> Task to complete
Look over the entries that follow and work out how many lines contain "Systeembuizen". State the number only.

Stored data entries

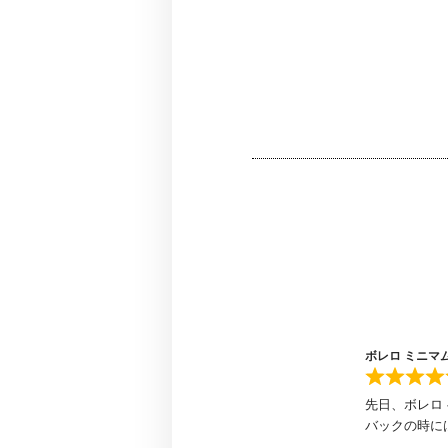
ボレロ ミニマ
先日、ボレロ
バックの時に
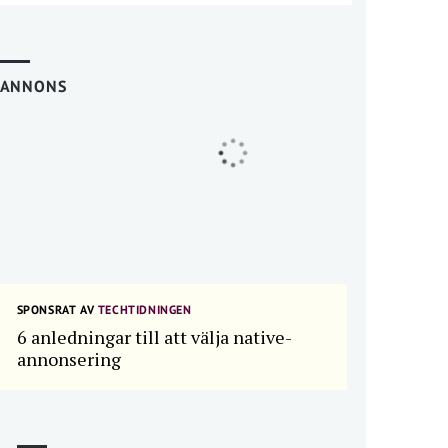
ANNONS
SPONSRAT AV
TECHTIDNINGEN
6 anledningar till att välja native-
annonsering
--
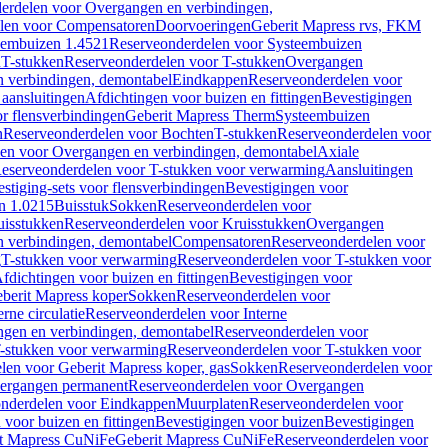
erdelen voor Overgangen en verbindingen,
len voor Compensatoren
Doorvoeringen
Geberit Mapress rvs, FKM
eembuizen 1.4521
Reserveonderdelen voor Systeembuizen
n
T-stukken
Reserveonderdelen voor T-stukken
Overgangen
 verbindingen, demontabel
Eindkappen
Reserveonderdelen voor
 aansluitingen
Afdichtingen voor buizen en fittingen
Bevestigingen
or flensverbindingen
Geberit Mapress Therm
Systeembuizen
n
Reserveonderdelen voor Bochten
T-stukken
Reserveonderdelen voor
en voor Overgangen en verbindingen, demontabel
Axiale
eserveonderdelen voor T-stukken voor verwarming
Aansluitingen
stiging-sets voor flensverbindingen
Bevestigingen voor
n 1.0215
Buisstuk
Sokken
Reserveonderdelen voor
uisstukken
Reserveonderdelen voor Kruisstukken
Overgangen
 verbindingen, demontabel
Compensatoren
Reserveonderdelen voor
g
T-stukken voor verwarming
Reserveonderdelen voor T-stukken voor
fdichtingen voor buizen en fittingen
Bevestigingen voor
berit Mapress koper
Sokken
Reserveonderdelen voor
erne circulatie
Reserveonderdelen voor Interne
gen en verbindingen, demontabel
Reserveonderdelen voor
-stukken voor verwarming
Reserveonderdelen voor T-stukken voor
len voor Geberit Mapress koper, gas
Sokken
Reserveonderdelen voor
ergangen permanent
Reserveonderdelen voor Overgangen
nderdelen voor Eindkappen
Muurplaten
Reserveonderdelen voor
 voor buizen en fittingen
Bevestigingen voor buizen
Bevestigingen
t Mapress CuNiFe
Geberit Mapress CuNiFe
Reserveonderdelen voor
...
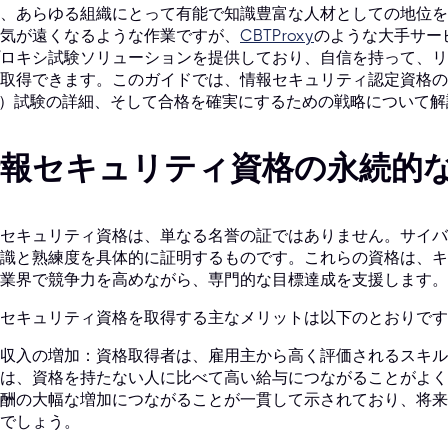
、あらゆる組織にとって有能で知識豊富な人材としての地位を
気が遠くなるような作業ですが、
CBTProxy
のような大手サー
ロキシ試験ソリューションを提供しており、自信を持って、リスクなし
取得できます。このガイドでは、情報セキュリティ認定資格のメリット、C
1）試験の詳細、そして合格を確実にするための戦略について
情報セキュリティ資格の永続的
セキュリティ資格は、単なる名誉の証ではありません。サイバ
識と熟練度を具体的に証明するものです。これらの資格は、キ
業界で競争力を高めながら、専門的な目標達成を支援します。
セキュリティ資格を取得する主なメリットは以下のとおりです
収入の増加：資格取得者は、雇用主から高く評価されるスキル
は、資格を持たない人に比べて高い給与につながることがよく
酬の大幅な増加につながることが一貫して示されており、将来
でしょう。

> Finished task
2